WORK TO BE COMPLETED. Each line of the data that mentions the string "sont" needs to be identified and copied.

--------------------------------------------------

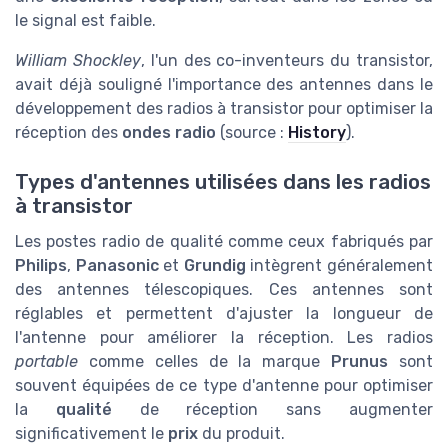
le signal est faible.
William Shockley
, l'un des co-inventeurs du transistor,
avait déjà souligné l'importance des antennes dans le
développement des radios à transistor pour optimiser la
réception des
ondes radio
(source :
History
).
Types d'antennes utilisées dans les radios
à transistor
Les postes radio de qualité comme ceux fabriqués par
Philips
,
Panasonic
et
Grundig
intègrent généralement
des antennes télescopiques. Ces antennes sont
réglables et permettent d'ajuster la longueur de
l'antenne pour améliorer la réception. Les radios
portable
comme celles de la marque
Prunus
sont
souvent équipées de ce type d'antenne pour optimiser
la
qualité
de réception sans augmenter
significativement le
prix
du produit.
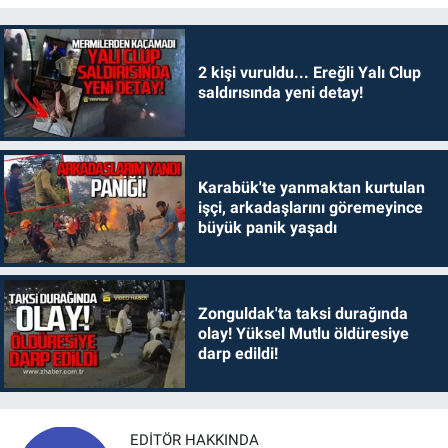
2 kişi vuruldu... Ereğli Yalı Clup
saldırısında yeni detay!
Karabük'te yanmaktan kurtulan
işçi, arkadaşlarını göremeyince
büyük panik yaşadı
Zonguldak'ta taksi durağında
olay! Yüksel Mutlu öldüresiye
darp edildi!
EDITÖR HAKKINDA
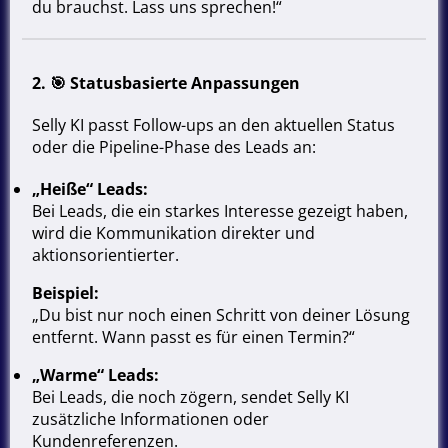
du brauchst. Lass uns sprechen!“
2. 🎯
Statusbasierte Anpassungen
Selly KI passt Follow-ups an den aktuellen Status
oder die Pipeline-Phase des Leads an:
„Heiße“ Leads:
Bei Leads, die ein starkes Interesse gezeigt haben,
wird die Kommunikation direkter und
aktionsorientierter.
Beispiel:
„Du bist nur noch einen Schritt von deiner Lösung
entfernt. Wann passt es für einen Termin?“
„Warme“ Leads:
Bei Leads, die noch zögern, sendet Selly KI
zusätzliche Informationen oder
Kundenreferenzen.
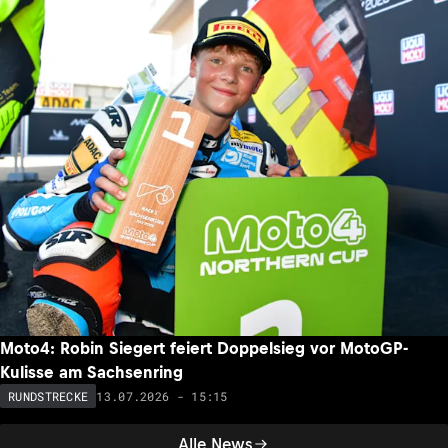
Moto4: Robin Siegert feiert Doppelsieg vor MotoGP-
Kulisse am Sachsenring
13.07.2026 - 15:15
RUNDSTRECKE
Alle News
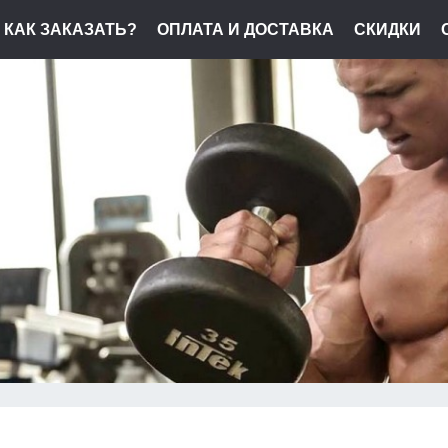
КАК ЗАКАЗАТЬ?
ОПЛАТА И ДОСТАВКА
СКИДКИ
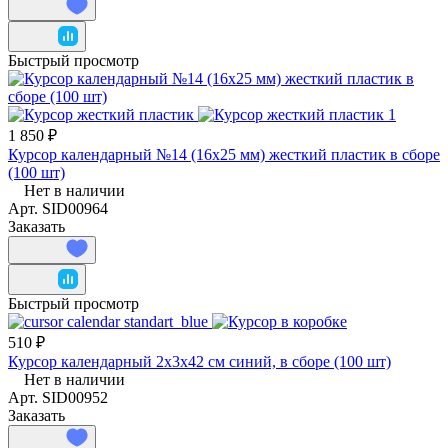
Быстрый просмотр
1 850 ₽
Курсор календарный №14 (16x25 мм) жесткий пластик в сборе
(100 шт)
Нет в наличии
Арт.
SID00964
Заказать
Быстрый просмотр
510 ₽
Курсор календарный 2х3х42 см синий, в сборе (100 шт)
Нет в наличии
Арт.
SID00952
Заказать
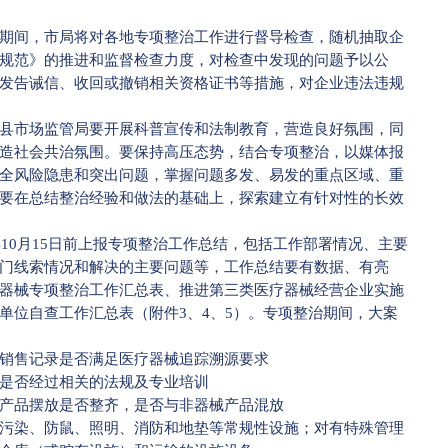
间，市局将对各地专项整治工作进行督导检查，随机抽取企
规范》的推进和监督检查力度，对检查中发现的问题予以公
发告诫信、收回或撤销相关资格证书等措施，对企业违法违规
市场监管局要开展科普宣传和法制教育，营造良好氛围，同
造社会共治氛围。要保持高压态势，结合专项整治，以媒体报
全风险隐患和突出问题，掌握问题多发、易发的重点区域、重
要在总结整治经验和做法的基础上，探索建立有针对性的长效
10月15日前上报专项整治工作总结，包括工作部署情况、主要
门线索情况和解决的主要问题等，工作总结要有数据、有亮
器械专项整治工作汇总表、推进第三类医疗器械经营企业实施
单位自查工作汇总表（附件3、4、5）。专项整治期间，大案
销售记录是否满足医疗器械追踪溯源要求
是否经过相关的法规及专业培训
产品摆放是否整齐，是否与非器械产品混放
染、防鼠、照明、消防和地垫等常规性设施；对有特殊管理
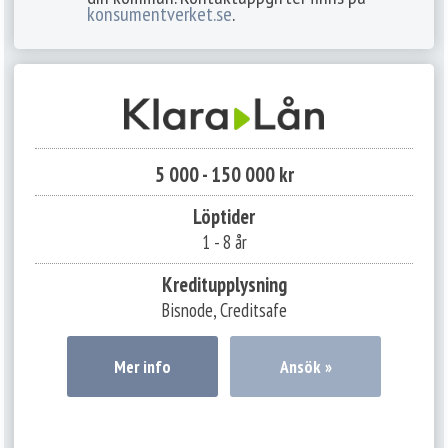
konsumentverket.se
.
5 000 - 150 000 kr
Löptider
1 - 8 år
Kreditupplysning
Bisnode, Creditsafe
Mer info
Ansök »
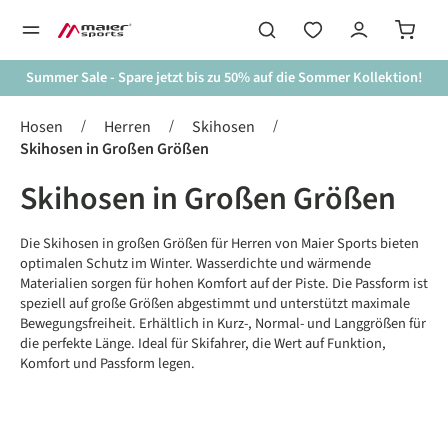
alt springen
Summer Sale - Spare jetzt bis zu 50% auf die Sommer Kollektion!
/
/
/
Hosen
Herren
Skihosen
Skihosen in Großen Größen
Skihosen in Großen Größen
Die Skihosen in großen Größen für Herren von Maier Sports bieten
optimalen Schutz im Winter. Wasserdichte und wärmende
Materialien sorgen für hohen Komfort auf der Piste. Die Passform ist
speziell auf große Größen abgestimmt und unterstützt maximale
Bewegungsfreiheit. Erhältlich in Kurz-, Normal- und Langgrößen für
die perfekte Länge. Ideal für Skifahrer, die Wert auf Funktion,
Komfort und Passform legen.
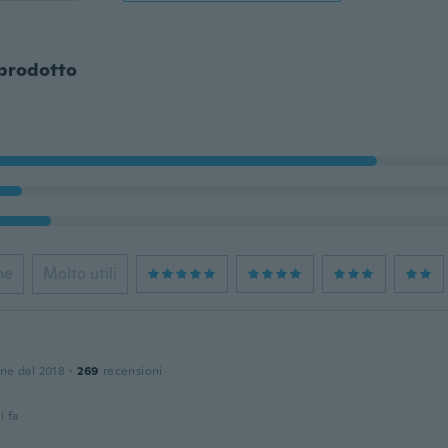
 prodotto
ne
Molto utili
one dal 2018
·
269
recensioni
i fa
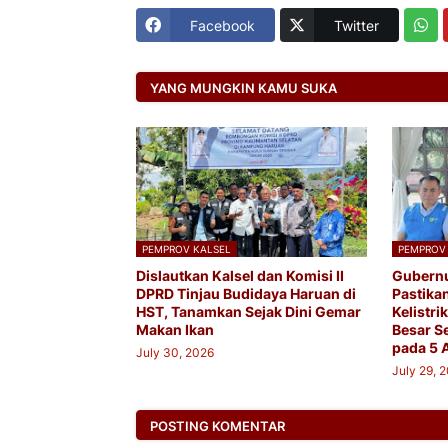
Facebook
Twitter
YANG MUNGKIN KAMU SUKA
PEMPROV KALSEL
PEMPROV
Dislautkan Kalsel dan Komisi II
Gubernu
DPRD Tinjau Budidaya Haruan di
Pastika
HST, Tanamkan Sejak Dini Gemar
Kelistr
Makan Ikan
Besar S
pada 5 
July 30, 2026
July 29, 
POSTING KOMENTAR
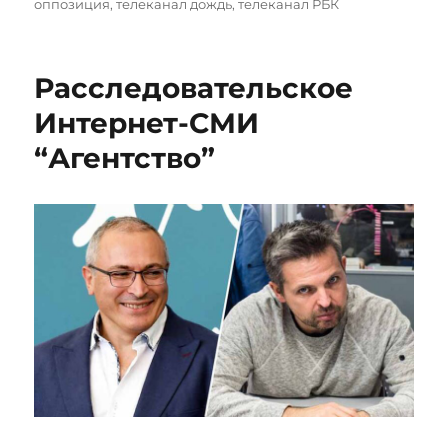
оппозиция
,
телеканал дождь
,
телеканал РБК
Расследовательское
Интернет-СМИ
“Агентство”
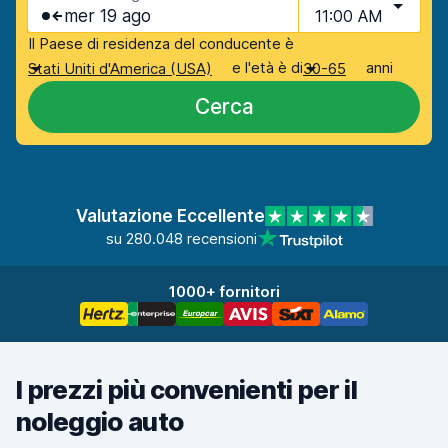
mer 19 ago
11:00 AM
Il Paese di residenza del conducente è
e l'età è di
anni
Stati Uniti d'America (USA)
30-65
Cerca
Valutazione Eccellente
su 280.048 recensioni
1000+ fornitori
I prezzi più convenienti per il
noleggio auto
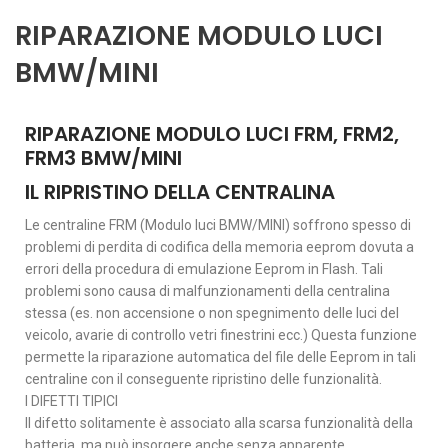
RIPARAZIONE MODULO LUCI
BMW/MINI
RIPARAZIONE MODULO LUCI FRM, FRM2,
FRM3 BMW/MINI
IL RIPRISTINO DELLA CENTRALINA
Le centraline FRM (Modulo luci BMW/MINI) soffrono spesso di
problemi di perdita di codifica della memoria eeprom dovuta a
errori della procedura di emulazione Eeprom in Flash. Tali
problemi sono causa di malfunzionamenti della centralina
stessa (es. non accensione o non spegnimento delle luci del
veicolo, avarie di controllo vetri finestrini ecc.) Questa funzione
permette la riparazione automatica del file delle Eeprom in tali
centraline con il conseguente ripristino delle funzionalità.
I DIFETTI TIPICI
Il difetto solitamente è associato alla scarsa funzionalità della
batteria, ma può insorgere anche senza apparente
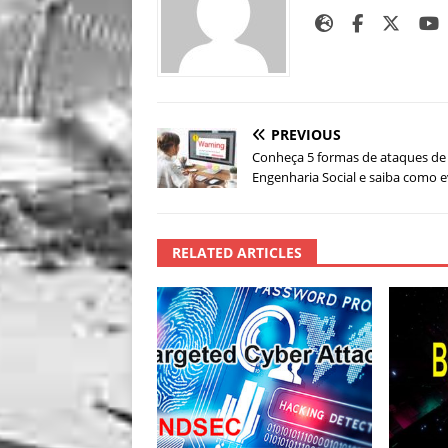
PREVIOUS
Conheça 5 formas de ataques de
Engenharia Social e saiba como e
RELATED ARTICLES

--------------------------------------------------

RESULT OF THE TASK.
des antennes télescopiques. Ces antennes sont
sont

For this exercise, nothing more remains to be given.